CHAPTER V

Hidden heat-coils melted the snow which managed to drift over the slidewalks despite their protective canopies, but the streets were covered with snow now more than a foot deep. McLeod felt it crunch underfoot as he left the slidewalks and headed for the mayor's house.

His breath exhaled in quick vapor-puffs against the cold, brittle air. His feet were heavy in the snow but dry. His were the only set of footsteps marring the white blanket which covered everything.

It occurred to him all at once that Mayor Spurgess would likely forego his evening walk because of the weather. Which necessitated another type of accident. Lantrel's men were both experienced and imaginative. You could write a book categorizing all the possibilities....

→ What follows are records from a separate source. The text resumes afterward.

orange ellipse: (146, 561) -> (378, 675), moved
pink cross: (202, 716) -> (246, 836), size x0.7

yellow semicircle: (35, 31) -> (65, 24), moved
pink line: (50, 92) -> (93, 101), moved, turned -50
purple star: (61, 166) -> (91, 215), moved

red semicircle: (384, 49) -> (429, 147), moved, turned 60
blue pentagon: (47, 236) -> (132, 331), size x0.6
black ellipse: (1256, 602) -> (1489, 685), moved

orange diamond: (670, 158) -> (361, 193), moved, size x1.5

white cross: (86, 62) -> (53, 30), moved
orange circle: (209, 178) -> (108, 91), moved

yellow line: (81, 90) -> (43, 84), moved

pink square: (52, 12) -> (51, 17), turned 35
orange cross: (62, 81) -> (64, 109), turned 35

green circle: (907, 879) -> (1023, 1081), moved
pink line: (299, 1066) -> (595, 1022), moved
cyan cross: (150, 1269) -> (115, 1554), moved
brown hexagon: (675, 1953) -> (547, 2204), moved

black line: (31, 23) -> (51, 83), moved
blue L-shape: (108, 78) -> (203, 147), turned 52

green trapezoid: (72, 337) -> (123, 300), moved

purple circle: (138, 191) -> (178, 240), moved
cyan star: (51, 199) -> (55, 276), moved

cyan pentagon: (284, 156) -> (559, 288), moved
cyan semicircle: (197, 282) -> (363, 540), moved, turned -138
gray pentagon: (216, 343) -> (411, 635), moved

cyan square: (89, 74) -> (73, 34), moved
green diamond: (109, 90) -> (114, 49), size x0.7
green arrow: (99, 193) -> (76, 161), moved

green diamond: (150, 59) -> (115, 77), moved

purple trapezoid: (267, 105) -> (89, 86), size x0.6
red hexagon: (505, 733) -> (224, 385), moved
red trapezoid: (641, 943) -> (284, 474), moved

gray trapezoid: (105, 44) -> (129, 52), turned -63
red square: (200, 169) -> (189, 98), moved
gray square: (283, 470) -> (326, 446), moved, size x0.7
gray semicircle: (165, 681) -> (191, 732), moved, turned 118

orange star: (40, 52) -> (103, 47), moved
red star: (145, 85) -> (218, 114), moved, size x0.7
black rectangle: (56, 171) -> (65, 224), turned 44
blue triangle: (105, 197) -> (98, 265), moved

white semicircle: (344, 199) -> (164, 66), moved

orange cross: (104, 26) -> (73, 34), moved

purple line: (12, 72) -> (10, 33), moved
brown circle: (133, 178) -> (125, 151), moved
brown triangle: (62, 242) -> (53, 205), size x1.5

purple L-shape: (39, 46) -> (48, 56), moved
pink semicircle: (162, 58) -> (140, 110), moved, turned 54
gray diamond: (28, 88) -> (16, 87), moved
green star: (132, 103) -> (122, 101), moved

Wind whipped around corners and sprayed McLeod's face with snowflakes. He heard a voice calling far off in the fuzzy white dimness, but soon it was gone. Finally, he reached the mayor's house—a red-brick, white-columned Georgian structure massive and secure on a large corner lot. He crouched behind a leafless privet hedgerow in the driveway and waited, peering up occasionally at the cheery yellow squares of light that were the second story windows. His ear-crono whispered the time to him: twenty-two hundred hours.

The tell-tale footsteps he had left in the snow were fast disappearing as the flakes fell thicker. He slid his parabeam out through the jumper's trick sleeve and felt the cold knife momentarily into his bare arm. The feeling of warm security, so paradoxical under the circumstances, left him. If he foiled Lantrel's gunmen, Overman would learn of it. If he didn't foil them but tried—which seemed more likely—Overman would also hear.

Just what was he doing here, anyway?

He flexed his stiff muscles and was on the point of standing up when he saw three figures approaching down the street, vague as ghosts in the snow. There was still time. He could intercept them and say he had come to cover the story, something which was expected of him. He wondered what sort of accident they had planned.

He jogged toward them through the snow, met them still half a block from Spurgess' house. Two were young, possibly still in training. They were tall and looked like soldiers in their slick jumpers. They stared at him arrogantly. The third was shorter, heavier, of calculating eye. The expression of the first two faces said: we're gunmen—whatever you are, we're better. The third face said: we'd as soon kill you as spit, but we don't kill except for hire or when provoked in the line of duty.

"I'm from the paper," McLeod told them, whispering. "Here to cover the story."